Perimenopause — the years before the final menstrual period — can last four to ten years. Hormone levels fluctuate unpredictably during this window. For most women, it begins in the mid-to-late 40s. It’s also the window where starting or strengthening a resistance training habit pays the highest long-term dividend.
What’s Happening During Perimenopause
Estrogen doesn’t decline in a straight line. During perimenopause, it fluctuates — sometimes spiking higher than normal, sometimes dropping sharply. These fluctuations affect mood, sleep, menstrual cycle regularity, and early bone and muscle changes.
The bone and muscle losses that accelerate at menopause begin gradually during perimenopause. Women who enter menopause with higher bone density and more lean mass have a meaningful buffer — the losses that follow start from a stronger position.
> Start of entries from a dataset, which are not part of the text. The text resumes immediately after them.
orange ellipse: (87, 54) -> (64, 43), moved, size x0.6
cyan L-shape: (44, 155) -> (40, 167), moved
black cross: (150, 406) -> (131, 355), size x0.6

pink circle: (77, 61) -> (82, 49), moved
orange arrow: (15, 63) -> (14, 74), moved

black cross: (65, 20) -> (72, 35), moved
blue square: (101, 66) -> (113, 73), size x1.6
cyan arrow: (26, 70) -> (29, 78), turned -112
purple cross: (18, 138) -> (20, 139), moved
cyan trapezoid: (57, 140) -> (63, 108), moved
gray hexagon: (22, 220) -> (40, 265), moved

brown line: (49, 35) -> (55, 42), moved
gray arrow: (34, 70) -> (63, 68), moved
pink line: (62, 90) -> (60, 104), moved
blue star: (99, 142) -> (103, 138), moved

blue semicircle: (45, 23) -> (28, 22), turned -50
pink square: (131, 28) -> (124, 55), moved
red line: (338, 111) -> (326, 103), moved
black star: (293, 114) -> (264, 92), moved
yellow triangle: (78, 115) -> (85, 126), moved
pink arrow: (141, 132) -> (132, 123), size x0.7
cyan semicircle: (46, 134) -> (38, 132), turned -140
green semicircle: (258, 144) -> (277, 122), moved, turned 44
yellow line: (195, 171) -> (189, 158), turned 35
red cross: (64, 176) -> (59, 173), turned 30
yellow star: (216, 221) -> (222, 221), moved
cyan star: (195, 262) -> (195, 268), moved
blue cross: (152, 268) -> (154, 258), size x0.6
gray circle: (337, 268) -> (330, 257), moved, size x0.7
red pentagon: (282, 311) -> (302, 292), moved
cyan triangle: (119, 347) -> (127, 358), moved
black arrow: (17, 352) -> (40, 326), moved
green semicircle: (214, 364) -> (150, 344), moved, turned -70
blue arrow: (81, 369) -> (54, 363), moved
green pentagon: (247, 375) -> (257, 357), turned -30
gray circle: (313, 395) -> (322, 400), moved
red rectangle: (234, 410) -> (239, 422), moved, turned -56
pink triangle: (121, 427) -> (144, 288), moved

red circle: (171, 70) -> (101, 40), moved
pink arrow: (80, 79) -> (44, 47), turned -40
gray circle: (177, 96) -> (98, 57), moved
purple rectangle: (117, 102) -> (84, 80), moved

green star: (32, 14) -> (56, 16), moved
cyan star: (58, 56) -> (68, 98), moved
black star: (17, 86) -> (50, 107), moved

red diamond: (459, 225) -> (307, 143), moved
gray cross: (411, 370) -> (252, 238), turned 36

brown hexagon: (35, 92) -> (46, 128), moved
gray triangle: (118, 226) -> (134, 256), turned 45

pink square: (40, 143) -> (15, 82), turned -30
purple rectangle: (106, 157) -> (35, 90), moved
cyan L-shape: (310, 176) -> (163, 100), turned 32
The Case for Starting Before Menopause
Building bone density is easier than rebuilding it. Adding lean mass is more efficient when estrogen is present than when it’s not. Women who establish progressive resistance training during perimenopause enter the menopausal transition with better bone density, more muscle, and an established training habit — all of which make the transition easier to manage.
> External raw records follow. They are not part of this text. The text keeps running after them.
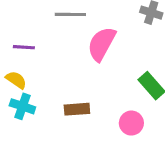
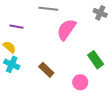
brown rectangle: (77, 109) -> (46, 70), turned 42

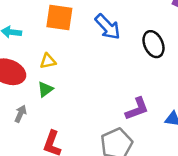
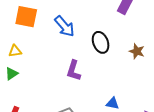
purple L-shape: (137, 109) -> (74, 71), moved, turned 125

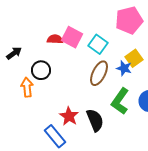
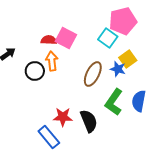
cyan square: (98, 44) -> (108, 38), moved
orange arrow: (27, 87) -> (52, 61), moved
red star: (69, 116) -> (63, 117), turned -30

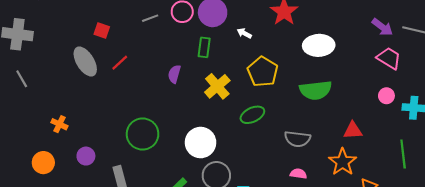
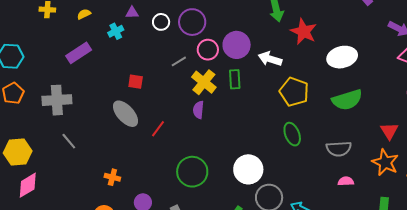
white arrow: (244, 33) -> (270, 59), size x1.6
red line: (120, 63) -> (158, 129), moved
purple semicircle: (174, 74) -> (198, 110), moved
yellow cross: (217, 86) -> (204, 82), moved
green ellipse: (252, 115) -> (292, 134), turned -75
red triangle: (353, 130) -> (389, 131), turned -48

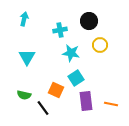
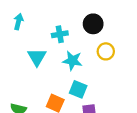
cyan triangle: (27, 57) -> (37, 57), moved
cyan square: (76, 78) -> (78, 89), turned -35

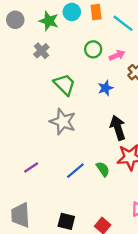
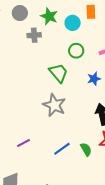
cyan circle: (72, 12) -> (73, 23), moved
green circle: (93, 49) -> (76, 51), moved
gray cross: (41, 51) -> (34, 35), moved, turned 32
The research supports this. A longitudinal study following women through the menopausal transition found that those who were regularly strength training before menopause lost significantly less bone density in the years following than those who weren’t — even when the post-menopause groups had similar training volumes.
What to Focus On
During perimenopause, the training priorities are the same as post-menopause — just with better biological conditions to work with. Progressively loaded compound movements (squats, deadlifts, presses, rows) build the bone density and lean mass that will matter most after the transition. High-impact loading — jumping, step-ups with load — adds an additional bone stimulus.
Protein intake becomes more important during this window, not less. Muscle protein synthesis is already declining. Adequate protein — at least 1.2 to 1.6 grams per kilogram of body weight — supports the training adaptation.
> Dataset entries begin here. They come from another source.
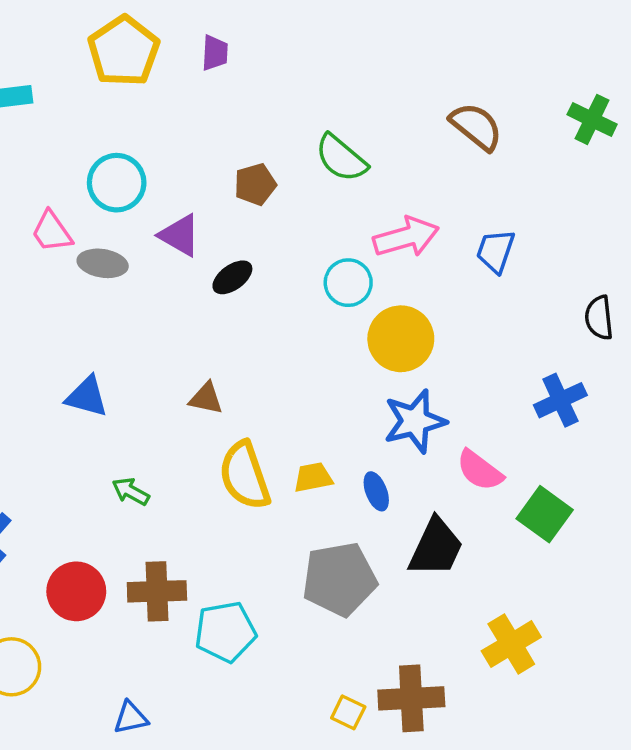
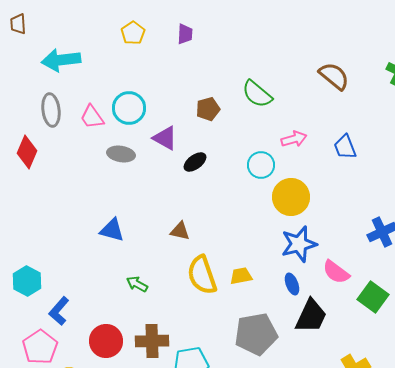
yellow pentagon: (124, 51) -> (133, 33), size x0.6
pink trapezoid: (52, 232) -> (92, 117), moved
pink arrow: (406, 237) -> (294, 139), size x0.7
blue trapezoid: (496, 251) -> (345, 147), turned -40
blue ellipse: (376, 491) -> (292, 284), moved

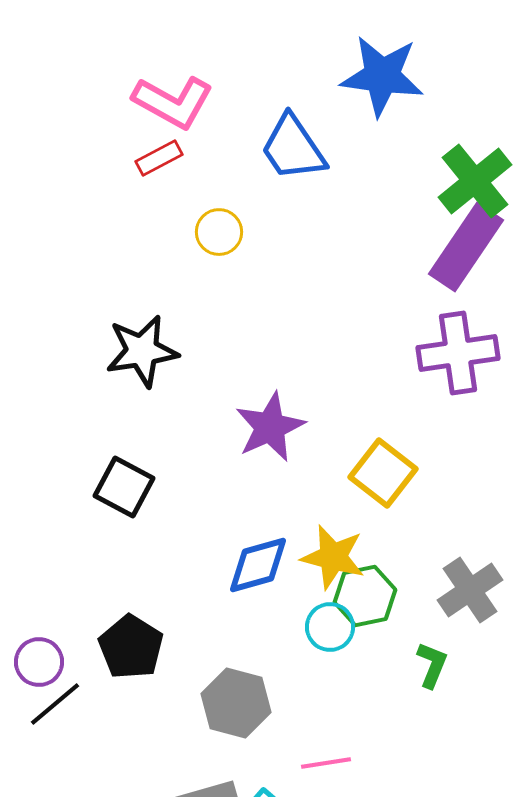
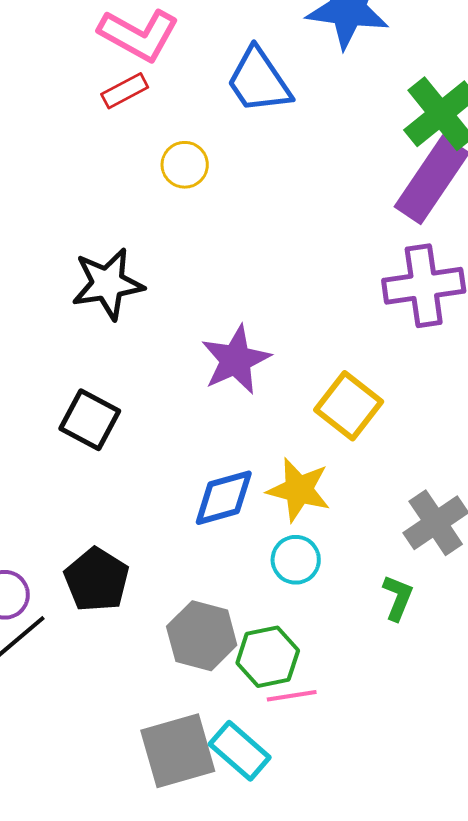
green hexagon: (365, 596) -> (268, 657), moved

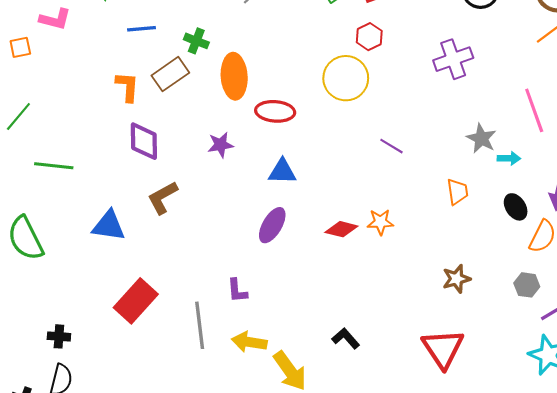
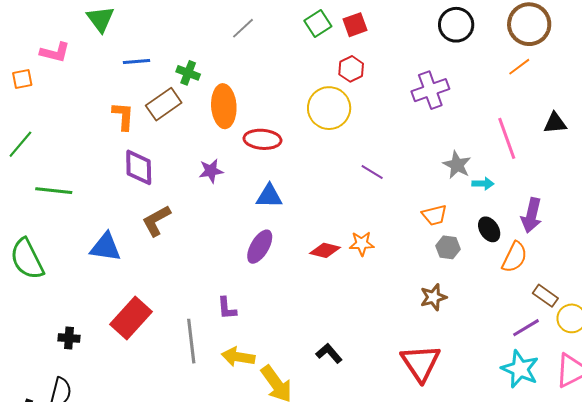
orange trapezoid: (457, 192) -> (434, 215), turned 84
gray hexagon: (527, 285) -> (448, 247), moved
black cross: (59, 336) -> (69, 338), moved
It’s Not Too Late If You Haven’t Started
Everything above applies to starting post-menopause as well. The advantage of perimenopause is that the hormonal environment still amplifies training adaptations. Starting later is harder, not impossible. The best time is before menopause. The second-best time is now.
→ Strength Training Through Menopause: What Works, What Doesn’t, and Why It Matters
→ Estrogen, Bone Density, and Muscle: The Hormonal Connection
– Stephen Holt, CSCS
29 Again Custom Fitness | Timonium, MD
Nerd Note: Perimenopause begins 4–10 years before the final menstrual period and involves erratic estrogen fluctuations rather than linear decline. Bone loss begins modestly in perimenopause and accelerates sharply in the first 2 years post-menopause. Women with higher baseline BMD and lean mass at menopause onset show better long-term outcomes on both measures. Prior JC, Journal of Clinical Investigation (2018); Avis NE et al., NEJM (2015); Greendale GA et al., Journal of Bone and Mineral Research (2012).